Thailand’s Inflationary Pressure on the Decline

(30/10/2012)

An inflation report for October 2012, issued by the Bank of Thailand’s Monetary Policy Committee, indicates that the country’s inflationary pressure is on the decline.

According to the report, demand pressure has also dropped in accordance with the present economic situation, which has been affected by a slowdown in the global economy.

However, some demand pressure still remains, as the Thai economy is likely to expand at a level near potential growth projected in the period ahead. Cost pressure is expected to drop slightly, since global crude oil prices next year are likely to stay close to the present level. Other costs, including prices of non-fuel commodities and fresh food, should not be worrisome.

The Monetary Policy Committee maintains its forecast for Thailand’s economic growth in 2012 at 5.7 percent, assuming that domestic demand strength will help offset the impact from the global economy to some degree. With exports suffering from weak global demand, economic growth is likely to slow for the rest of 2012.

Private investment is starting to decelerate after the tapering off of post-flood reconstruction, as reflected in a decline in machinery and equipment investment, as well as a slowdown in imports of capital goods in the third quarter of 2012.

However, the report says that private investment has good prospects, as the business sector remains confident in the overall economy. Foreign investors also want to continue to invest in Thailand, thanks to the country’s strengths in infrastructure, skilled labor, and well-established supply chains, especially for automobiles and parts. At the same time, private sector consumption is also expected to moderate for the rest of the year.
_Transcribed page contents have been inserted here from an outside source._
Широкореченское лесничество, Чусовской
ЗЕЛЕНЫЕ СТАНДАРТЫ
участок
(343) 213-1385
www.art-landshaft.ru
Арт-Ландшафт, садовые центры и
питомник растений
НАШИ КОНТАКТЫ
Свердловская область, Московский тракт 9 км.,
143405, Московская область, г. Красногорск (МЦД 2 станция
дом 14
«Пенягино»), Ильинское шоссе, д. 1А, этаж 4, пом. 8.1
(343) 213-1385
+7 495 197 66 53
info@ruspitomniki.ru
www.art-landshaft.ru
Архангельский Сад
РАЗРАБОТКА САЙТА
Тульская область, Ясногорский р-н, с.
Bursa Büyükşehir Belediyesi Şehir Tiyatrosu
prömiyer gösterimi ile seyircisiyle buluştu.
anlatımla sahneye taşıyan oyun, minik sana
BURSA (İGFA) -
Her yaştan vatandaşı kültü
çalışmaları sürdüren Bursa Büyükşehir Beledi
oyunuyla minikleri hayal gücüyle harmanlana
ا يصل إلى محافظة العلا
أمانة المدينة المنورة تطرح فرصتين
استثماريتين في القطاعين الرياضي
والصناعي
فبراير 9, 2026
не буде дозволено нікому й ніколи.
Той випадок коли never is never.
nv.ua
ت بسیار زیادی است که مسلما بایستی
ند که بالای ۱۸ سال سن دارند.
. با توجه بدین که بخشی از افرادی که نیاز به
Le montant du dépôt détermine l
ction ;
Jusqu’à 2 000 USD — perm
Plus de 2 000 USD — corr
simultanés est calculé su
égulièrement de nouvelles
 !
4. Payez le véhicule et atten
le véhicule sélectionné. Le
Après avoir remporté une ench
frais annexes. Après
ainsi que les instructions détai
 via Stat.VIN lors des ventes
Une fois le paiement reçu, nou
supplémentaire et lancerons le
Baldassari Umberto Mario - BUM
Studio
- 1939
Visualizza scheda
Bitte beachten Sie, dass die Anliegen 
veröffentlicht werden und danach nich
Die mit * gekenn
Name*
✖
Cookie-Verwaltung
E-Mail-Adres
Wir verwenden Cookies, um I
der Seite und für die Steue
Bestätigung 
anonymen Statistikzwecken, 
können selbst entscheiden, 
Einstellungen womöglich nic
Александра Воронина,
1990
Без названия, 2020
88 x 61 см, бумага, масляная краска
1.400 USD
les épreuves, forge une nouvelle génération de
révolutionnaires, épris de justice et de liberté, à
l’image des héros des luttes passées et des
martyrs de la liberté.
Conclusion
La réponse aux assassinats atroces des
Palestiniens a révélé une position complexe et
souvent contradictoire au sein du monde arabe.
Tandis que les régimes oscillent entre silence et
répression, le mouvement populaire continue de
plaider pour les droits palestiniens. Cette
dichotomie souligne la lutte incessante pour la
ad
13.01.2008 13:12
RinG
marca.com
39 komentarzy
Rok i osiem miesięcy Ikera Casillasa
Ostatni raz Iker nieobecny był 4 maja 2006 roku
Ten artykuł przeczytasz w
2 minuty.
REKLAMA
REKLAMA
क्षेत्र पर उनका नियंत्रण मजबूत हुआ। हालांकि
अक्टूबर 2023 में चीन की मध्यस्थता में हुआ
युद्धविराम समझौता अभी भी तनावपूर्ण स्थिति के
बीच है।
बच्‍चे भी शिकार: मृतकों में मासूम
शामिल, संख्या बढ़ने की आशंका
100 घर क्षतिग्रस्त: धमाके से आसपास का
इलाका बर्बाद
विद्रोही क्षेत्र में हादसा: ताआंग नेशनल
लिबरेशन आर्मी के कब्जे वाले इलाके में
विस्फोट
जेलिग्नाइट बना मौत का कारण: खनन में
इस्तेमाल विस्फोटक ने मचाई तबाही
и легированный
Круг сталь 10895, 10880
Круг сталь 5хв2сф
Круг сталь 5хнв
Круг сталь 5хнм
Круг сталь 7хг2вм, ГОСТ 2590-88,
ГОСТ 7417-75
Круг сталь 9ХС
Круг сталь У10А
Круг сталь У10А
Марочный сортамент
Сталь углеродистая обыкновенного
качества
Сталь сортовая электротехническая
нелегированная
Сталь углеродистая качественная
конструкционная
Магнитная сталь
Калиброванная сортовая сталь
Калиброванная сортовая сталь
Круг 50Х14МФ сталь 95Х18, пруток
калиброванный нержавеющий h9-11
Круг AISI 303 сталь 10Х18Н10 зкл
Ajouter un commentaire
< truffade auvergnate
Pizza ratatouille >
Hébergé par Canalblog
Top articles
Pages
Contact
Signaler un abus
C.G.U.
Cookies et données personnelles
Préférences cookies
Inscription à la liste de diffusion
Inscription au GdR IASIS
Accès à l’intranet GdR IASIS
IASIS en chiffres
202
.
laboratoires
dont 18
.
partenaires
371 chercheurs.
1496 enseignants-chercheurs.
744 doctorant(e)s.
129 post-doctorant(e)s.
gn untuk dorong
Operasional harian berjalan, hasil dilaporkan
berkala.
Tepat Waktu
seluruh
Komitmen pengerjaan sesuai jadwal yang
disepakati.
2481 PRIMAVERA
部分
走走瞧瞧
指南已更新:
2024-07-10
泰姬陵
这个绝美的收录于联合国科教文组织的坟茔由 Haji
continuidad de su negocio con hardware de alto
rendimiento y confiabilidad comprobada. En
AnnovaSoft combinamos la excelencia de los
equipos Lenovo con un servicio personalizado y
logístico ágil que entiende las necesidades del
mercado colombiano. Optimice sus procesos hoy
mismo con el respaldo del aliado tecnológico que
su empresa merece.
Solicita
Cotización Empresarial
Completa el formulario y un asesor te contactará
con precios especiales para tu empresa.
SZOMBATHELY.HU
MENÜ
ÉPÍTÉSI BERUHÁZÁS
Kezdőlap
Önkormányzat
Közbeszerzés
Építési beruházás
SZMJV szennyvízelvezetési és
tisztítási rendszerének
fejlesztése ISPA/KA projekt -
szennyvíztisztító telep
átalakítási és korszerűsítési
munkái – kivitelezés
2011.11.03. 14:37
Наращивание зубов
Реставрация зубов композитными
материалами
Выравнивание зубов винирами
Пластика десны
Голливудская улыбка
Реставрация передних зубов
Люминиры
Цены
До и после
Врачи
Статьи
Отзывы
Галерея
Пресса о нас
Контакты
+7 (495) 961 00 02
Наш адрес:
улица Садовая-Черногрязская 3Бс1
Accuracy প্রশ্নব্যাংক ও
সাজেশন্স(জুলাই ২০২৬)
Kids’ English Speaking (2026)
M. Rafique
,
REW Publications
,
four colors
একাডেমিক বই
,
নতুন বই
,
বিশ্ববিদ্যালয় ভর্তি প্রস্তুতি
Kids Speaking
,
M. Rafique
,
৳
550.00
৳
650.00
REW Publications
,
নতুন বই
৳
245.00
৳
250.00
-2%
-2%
The impact of global demand weakness on exports has also become more evident. Manufacturing exports have been the hardest hit, especially electronic products and electrical appliances, since foreign orders are starting to decline.

Agricultural exports are likely to remain contracted, partly because of a significant decline in rice exports. Over the period ahead, the view of the Monetary Policy Committee is that export weakness might have a more visible impact on production, public sentiment, and private sector spending. On the other hand, imports of raw materials, intermediate goods, and capital goods appear to have dropped, reflecting reduced reconstruction investment.

As for 2013, Thailand’s economic growth is projected to continue but at a pace slower than assessed earlier. The Bank of Thailand expects that the Thai economy in 2013 will grow by 4.6 percent. Inflation in 2013 is likely to stand at 2.8 percent, compared to 3 percent in 2012.